La requérante ne se prévalant d’aucune circonstance humanitaire de nature à justifier que l’autorité administrative s’abstienne d’édicter une interdiction de retour sur le territoire français, la préfète de l’Isère a pu assortir la décision d’éloignement sans délai d’une interdiction de retour sur le territoire français pour une durée d’un an, sans porter atteinte à son droit au respect de sa vie privée et familiale, la durée d’un an n’étant pas disproportionnée eu égard à la situation de Mme B… telle que décrite au point 9. Aucun élément n’est apporté par la requérante au soutien de son moyen tiré de l’erreur d’appréciation. Par suite, le moyen doit être écarté.
Il s’ensuit que la requérante n’est pas fondée à solliciter la suppression de son inscription sur le fichier Schengen.
Il résulte de tout ce qui précède que les conclusions aux fins d’annulation de l’arrêté susvisé doivent être rejetées.
En ce qui concerne l’arrêté décidant son assignation à résidence :
Il résulte de ce qui précède que la requérante n’est pas fondée à exciper de l’illégalité de l’obligation de quitter le territoire français à l’encontre de la décision l’assignant à résidence dans l’attente de l’exécution de la mesure d’éloignement.
La requérante ne peut utilement se prévaloir de la présence de son cousin sur le territoire français au soutien de ses moyens tirés de l’erreur de droit, de l’erreur de fait, de l’erreur manifeste d’appréciation et de l’atteinte disproportionnée à son droit au respect de sa vie privée et familiale garanti par l’article 8 de la Convention européenne de sauvegarde des droits de l’homme et des libertés fondamentales.
La requérante n’apporte au soutien de son moyen aucun élément de nature à démontrer que les modalités de l’assignation à résidence seraient disproportionnées. Le moyen doit, par suite, être écarté.
Il résulte de ce qui précède que les conclusions aux fins d’annulation de l’arrêté portant assignation à résidence doivent être rejetées.
Il résulte de tout ce qui précède que la requête de Mme B… doit être rejetée dans toutes ses conclusions, y compris celles tendant au bénéfice de l’article L. 761-1 du code de justice administrative.
D E C I D E :
Article 1er : Mme B… est admise au bénéfice de l’aide juridictionnelle provisoire.

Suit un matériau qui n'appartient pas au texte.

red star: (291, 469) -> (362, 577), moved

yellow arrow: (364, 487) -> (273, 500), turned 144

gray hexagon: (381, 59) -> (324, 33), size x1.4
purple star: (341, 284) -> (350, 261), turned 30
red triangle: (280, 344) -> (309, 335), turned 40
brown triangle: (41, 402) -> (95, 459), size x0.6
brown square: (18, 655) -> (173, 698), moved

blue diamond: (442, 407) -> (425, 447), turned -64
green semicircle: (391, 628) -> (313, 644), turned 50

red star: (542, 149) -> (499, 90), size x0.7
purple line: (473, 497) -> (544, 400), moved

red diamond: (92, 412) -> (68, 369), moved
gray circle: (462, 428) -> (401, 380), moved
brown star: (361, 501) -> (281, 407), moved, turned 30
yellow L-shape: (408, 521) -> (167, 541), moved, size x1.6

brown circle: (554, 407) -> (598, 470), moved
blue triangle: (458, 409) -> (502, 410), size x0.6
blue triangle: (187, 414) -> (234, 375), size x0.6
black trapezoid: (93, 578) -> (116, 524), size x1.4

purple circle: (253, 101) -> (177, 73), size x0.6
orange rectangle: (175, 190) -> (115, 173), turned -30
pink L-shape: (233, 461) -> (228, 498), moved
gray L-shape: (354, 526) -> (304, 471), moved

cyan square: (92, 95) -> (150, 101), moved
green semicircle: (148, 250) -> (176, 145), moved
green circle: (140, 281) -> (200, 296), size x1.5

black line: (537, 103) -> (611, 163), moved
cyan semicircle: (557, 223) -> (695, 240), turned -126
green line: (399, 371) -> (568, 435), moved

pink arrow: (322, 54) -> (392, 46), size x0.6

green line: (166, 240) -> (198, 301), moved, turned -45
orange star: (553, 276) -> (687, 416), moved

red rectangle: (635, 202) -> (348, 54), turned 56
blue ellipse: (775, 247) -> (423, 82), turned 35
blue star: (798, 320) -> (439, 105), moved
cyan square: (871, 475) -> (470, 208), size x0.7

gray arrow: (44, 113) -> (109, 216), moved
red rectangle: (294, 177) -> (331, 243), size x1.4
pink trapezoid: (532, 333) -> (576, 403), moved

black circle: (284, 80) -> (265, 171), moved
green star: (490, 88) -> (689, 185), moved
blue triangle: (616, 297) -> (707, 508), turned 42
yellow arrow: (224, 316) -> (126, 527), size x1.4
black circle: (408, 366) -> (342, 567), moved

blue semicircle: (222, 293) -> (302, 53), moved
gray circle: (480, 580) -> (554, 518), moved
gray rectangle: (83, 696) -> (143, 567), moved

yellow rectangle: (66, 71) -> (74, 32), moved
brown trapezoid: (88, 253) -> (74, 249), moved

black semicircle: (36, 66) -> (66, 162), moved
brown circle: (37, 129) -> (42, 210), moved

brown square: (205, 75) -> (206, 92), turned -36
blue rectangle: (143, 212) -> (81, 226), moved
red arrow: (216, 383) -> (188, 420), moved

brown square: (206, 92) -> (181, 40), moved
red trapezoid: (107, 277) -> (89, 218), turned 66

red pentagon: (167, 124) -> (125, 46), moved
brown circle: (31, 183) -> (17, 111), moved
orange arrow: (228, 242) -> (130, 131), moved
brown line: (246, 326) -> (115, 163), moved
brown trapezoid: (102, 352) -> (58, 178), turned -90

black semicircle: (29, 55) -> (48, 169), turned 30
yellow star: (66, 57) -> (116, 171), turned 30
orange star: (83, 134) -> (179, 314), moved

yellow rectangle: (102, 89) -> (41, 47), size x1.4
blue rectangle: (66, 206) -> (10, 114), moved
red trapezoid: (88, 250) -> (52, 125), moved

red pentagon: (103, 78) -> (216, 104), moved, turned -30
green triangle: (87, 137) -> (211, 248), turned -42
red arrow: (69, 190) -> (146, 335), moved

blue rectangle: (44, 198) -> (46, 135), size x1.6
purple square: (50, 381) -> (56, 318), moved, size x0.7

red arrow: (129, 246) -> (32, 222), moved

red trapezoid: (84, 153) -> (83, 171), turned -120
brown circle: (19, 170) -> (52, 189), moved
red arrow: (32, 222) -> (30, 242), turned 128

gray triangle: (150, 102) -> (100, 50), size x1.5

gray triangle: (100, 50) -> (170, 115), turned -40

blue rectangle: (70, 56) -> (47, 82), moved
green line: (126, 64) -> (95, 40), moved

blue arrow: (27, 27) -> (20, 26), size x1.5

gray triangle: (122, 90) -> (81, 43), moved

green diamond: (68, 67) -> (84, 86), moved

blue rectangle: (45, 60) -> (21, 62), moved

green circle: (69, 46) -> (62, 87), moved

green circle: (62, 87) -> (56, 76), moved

Article 2 : La requête de Mme B… est rejetée.
Article 3 : Le présent jugement sera notifié à Mme A… B…, à la préfète de l’Isère et à Me Megam.
Rendu public par mise à disposition au greffe le 29 septembre 2025.
La magistrate désignée,
E. CONESA-TERRADE
Le greffier,
L. ROUYER
La République mande et ordonne au ministre de l’intérieur en ce qui la concerne ou à tous commissaires de justice à ce requis en ce qui concerne les voies de droit commun contre les parties privées, de pourvoir à l’exécution de la présente décision.